Tocopherol quantification
Concentrations of alpha- and gamma-tocopherols in subcutaneous fat were quantified as described in Rey et al. (2006). Samples were saponified in the presence of KCl and KOH. Tocopherols were extracted with hexane and the upper layer was evaporated and dissolved in ethanol prior to analysis by reverse phase HPLC (HP 1100, provided with a diode array and fluorescence detector) (Agilent Technologies, Waldbronn, Germany). Separation was carried out on an Agilent Technologies Lichrospher RP-C18 column (250 mm × 4 mm i.d., 5 µm particle size), the mobile phase was methanol/water (97:3 v/v) at a flow rate of 2 mL/min and peaks were recorded at 292 nm. Peaks were detected by a fluorescence detector (Agilent technologies series 1200) set at λ-excitation: 295 nm and λ-emission: 330 nm. Analyses were carried out in duplicate. The identification and quantification of both tocopherols was carried out by means of a standard curve (R2=0.9999) developed with the pure compounds (Sigma, Alcobendas, Madrid). Results were expressed as µg of gamma-tocopherol or alpha-tocopherol per gram of fresh matter.
Analysis of the fatty acids methyl esters (FAMEs) isotopes
The 13C/12C isotope ratio (δ13C) of fatty acids palmitic, stearic, oleic and linoleic were quantified following the procedure described by Delgado-Chavero et al. (2013). To separate and transfer FAMEs to the spectrometer, a gas chromatograph Agilent 7890A GC System provided with a capillary column (30 m × 0.25 mm ID and 0.25 µm thickness) was used (Agilent Technologies, Waldbronn, Germany). Helium was the carrier gas. The injector temperature was 280 °C and the detector was 300 °C. The isotope ratio mass spectrometry analyses were done on a Hydra 20-20® model (SerCon Ltd, Crewe, UK) with continuous f low gas source, equipped with an electromagnet, a combustion interface and a Nafion membrane to retain water from the combustion product. The combustion tube temperature was 860ºC. As standards three commercial FAMEs (methyl-hexadecanoate, methyl-heptadecanoate and methyl-heneicosanoate (Sigma-Aldrich Co., St. Louis, MO, USA) were used. As reference material Iberian pig subcutaneous fat, characterised by the stable isotope laboratory of the University of Salamanca and by our own laboratory, was used as control. The isotopic value obtained is expressed in terms of "δ", which represents the excess, typically heavy isotope, in a sample relative to a gas reference, ‰ units, referred to PDB (Pee Dee Belemnite; international reference data δ13C). A regression line of the three internal standards analysed along with the unknown samples was used to normalise the measured values.

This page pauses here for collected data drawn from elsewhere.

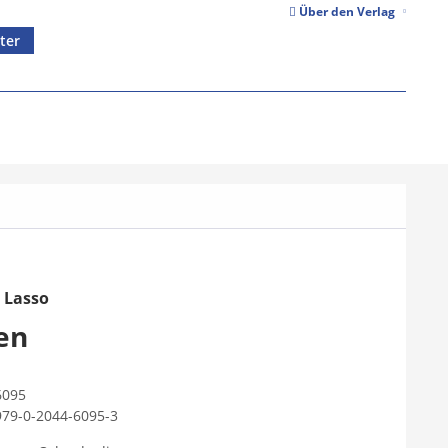
Über den Verlag
ter
 Lasso
en
6095
979-0-2044-6095-3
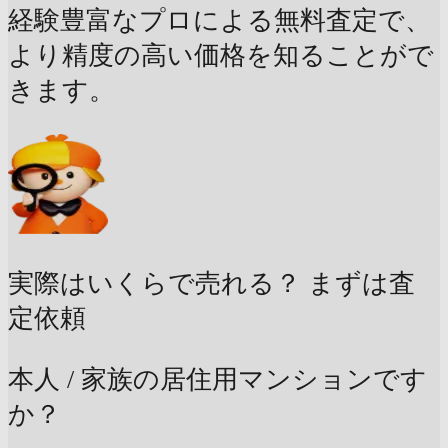
経験豊富なプロによる無料査定で、
より精度の高い価格を知ることがで
きます。
実際はいくらで売れる？
まずは査
定依頼
本人 / 家族の居住用マンションです
か？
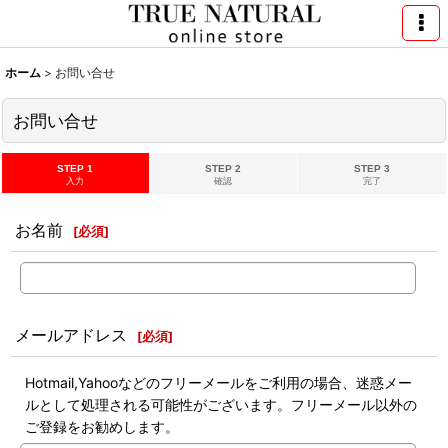
ホーム
>
お問い合せ
お問い合せ
STEP 1
STEP 2
STEP 3
入力
確認
完了
お名前
[
必須
]
メールアドレス
[
必須
]
Hotmail,Yahooなどのフリーメールをご利用の場合、迷惑メー
ルとして処理される可能性がございます。フリーメール以外の
ご登録をお勧めします。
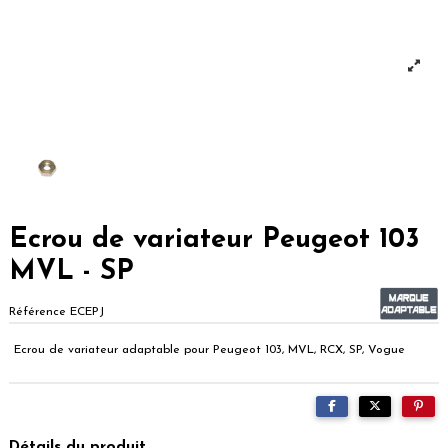
Ecrou de variateur Peugeot 103
MVL - SP
Référence
ECEPJ
Ecrou de variateur adaptable pour Peugeot 103, MVL, RCX, SP, Vogue
Détails du produit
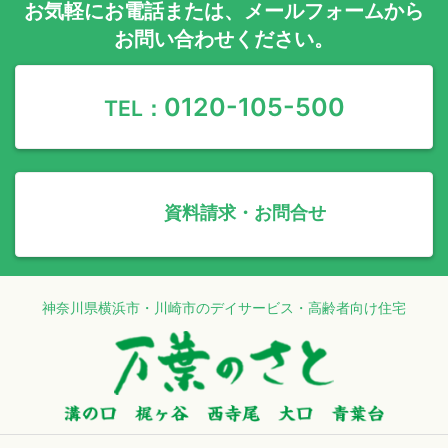
お気軽に
お電話
または、
メールフォーム
から
お問い合わせください。
0120-105-500
TEL：
資料請求・お問合せ
神奈川県横浜市・川崎市のデイサービス・高齢者向け住宅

The Goodman and Brenna formula (Goodman & Brenna, 1992) has been applied to obtain the FAMEs isotopic value discounting the contribution of methylating agent.
Statistical analysis
The data were analysed as a randomized design using the general linear model (GLM) procedure contained in SAS v. 9.3 (SAS Inst. Inc., Cary, NC, USA). A Duncan’s multiple range test was performed to test differences on the rearing regime effect. Differences between means were considered statistically significant when p<0.05. The linear discriminant analysis was performed using the DISCRIM procedure (SAS v. 9.3) on the samples collected over the first three seasons including the following additional variables: the sums of saturated (SFA), monounsaturated (MUFA), polyunsaturated (PUFA) and unsaturated (UFA) fatty acids, the ratio SFA:UFA, the ratio between the four δ-values of the fatty acids methyl esters (δC16:0/δC18:0, δC16:0/δC18:1, δC16:0/δC18:2, δC18:0/δC18:1, δC18:0/δC18:2, δC18:1/δC18:2) and the ratio gamma:alpha tocopherol (γ-toc/α-toc). The resulting linear discriminant functions obtained from data of S1S3 were used to predict the feeding system in those samples collected over the fourth season. Several alternatives were considered with respect to the variables involved in the discriminant analysis and to the feeding categories. In the first case, three discriminant analyses with the variables of each method alone (FA, TOC and ISO) were performed, secondly an analysis of the methods two by two (FA+TOC, FA+ISO and TOC+ISO) and, finally, all the variables were included (FA+TOC+ISO). Regarding the feeding categories, the samples were classified into one of the four traditional systems (BE, RE, CA and CE), but prediction results were also obtained for joined samples from feeding systems based on acorn (BE plus RE) vs joined samples from systems non-based on acorn feeding (CA plus CE).
Results and discussionTop
Traceability is one of the most important topics nowadays in the food policy and strategy in most of the countries. It is needed not only to ensure that all food products are safe for citizens but also allows providing accurate information to the public, minimizing the disruption of trade (EC, 2007). In this context, an example of strategy for food authentication should be the one based in the differentiation of free-range animals from those fed in intensive conditions such as happen in the Iberian pig production. Taking into account the fact that some analytical methods have shown higher rate of feasibility for distinguishing feeding background of Iberian pigs than others, their classification ability (alone or in combination) in practical conditions on unknown samples (S4) was checked in the present study.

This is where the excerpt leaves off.